━━ Information shown ━━
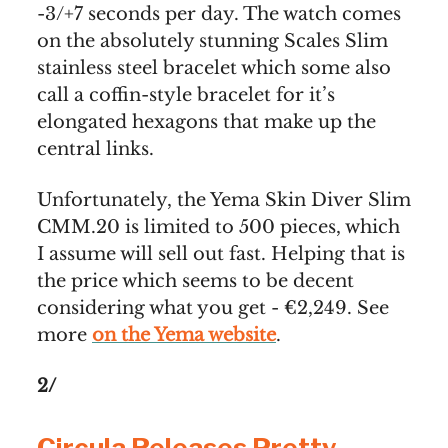
-3/+7 seconds per day. The watch comes
on the absolutely stunning Scales Slim
stainless steel bracelet which some also
call a coffin-style bracelet for it’s
elongated hexagons that make up the
central links.
Unfortunately, the Yema Skin Diver Slim
CMM.20 is limited to 500 pieces, which
I assume will sell out fast. Helping that is
the price which seems to be decent
considering what you get - €2,249. See
more
on the Yema website
.
2/
Circula Releases Pretty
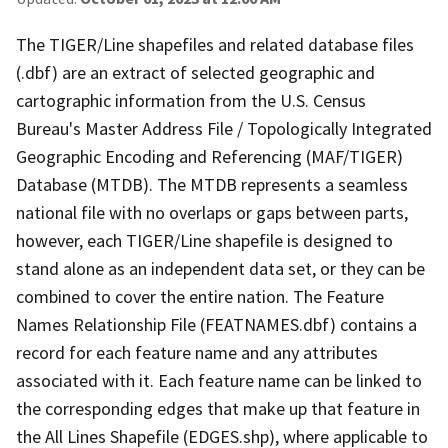
The TIGER/Line shapefiles and related database files
(.dbf) are an extract of selected geographic and
cartographic information from the U.S. Census
Bureau's Master Address File / Topologically Integrated
Geographic Encoding and Referencing (MAF/TIGER)
Database (MTDB). The MTDB represents a seamless
national file with no overlaps or gaps between parts,
however, each TIGER/Line shapefile is designed to
stand alone as an independent data set, or they can be
combined to cover the entire nation. The Feature
Names Relationship File (FEATNAMES.dbf) contains a
record for each feature name and any attributes
associated with it. Each feature name can be linked to
the corresponding edges that make up that feature in
the All Lines Shapefile (EDGES.shp), where applicable to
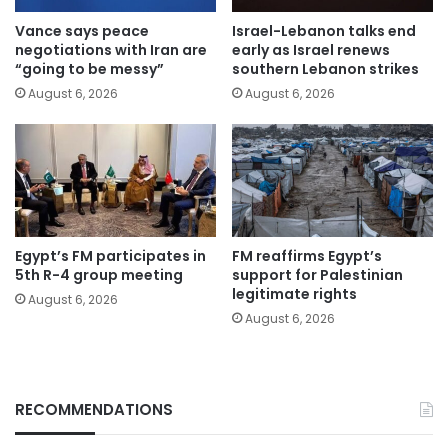
Vance says peace
Israel-Lebanon talks end
negotiations with Iran are
early as Israel renews
“going to be messy”
southern Lebanon strikes
August 6, 2026
August 6, 2026
Egypt’s FM participates in
FM reaffirms Egypt’s
5th R-4 group meeting
support for Palestinian
legitimate rights
August 6, 2026
August 6, 2026
RECOMMENDATIONS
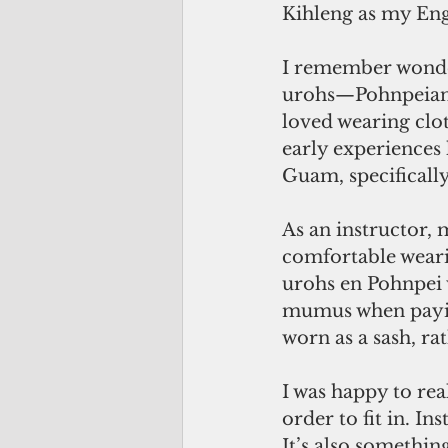
Kihleng as my Eng
I remember wonde
urohs—Pohnpeian 
loved wearing clot
early experiences 
Guam, specifically
As an instructor,
comfortable weari
urohs en Pohnpei w
mumus when paying
worn as a sash, rat
I was happy to rea
order to fit in. I
It’s also somethin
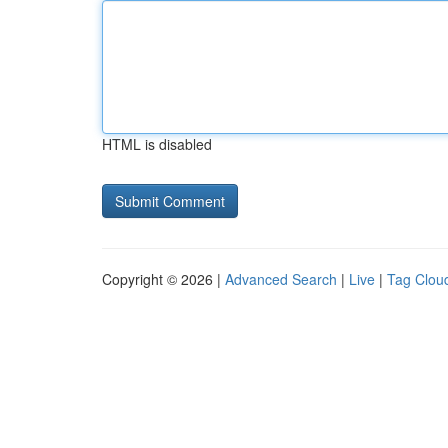
HTML is disabled
Copyright © 2026 |
Advanced Search
|
Live
|
Tag Clou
━━━
• **About this task**
Output exactly and only the lines from the line containing "It’s also somethin" to the end of the entries, both included, and omit every picture.

• **Solution below**
It’s also somethin
HTML is disabled
Copyright © 2026 |
Advanced Search
|
Live
|
Tag Clou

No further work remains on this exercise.